Neuss Pathologin mit gutem Bild-Gedächtnis

Neuss · Gut- oder bösartig? Nora Hinsch und ihr Team untersuchen Gewebeproben.

 Dr. Nora Hinsch (39) begutachtet unter dem Mikroskop die Gewebeproben von Patienten. Manchmal muss es ganz schnell gehen.

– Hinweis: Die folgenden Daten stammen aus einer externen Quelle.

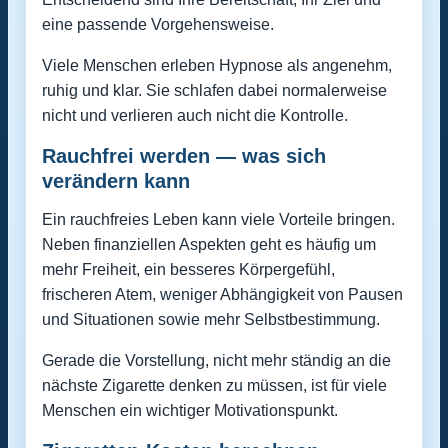
eine passende Vorgehensweise.
Viele Menschen erleben Hypnose als angenehm,
ruhig und klar. Sie schlafen dabei normalerweise
nicht und verlieren auch nicht die Kontrolle.
Rauchfrei werden — was sich
verändern kann
Ein rauchfreies Leben kann viele Vorteile bringen.
Neben finanziellen Aspekten geht es häufig um
mehr Freiheit, ein besseres Körpergefühl,
frischeren Atem, weniger Abhängigkeit von Pausen
und Situationen sowie mehr Selbstbestimmung.
Gerade die Vorstellung, nicht mehr ständig an die
nächste Zigarette denken zu müssen, ist für viele
Menschen ein wichtiger Motivationspunkt.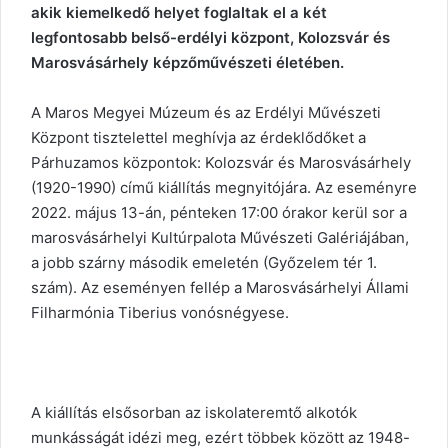
akik kiemelkedő helyet foglaltak el a két
legfontosabb belső-erdélyi központ, Kolozsvár és
Marosvásárhely képzőművészeti életében.
A Maros Megyei Múzeum és az Erdélyi Művészeti
Központ tisztelettel meghívja az érdeklődőket a
Párhuzamos központok: Kolozsvár és Marosvásárhely
(1920-1990) című kiállítás megnyitójára. Az eseményre
2022. május 13-án, pénteken 17:00 órakor kerül sor a
marosvásárhelyi Kultúrpalota Művészeti Galériájában,
a jobb szárny második emeletén (Győzelem tér 1.
szám). Az eseményen fellép a Marosvásárhelyi Állami
Filharmónia Tiberius vonósnégyese.
A kiállítás elsősorban az iskolateremtő alkotók
munkásságát idézi meg, ezért többek között az 1948-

Dr. Nora Hinsch (39) begutachtet unter dem Mikroskop die Gewebeproben von Patienten. Manchmal muss es ganz schnell gehen.

Foto: Lothar Berns

Was macht ein Pathologe? Szenen aus dem "Tatort" drängen sich auf: Folgenreiche kriminalistische Erkenntnisse werden neben der Leiche mit dem Kommissar erörtert. Wie arbeitet die Pathologin am Lukaskrankenhaus? "Anders", sagt Nora Hinsch (39) und lacht. Das Bild des Arztes, der ständig nach Hinweisen auf unnatürliche Todesursachen sucht, stimmt nicht. Nach Hinweisen sucht sie allerdings auch. Die Pathologin, die mit einem Kollegen das Institut leitet, prüft Gewebeproben - fast immer von Lebenden -, um den klinischen Kollegen die Arbeit zu erleichtern oder überhaupt erst zu ermöglichen: Ist das entnommene Gewebe gut- oder bösartig? Um welchen Tumor handelt es sich? Wie groß ist er? Sind Lymphknoten befallen?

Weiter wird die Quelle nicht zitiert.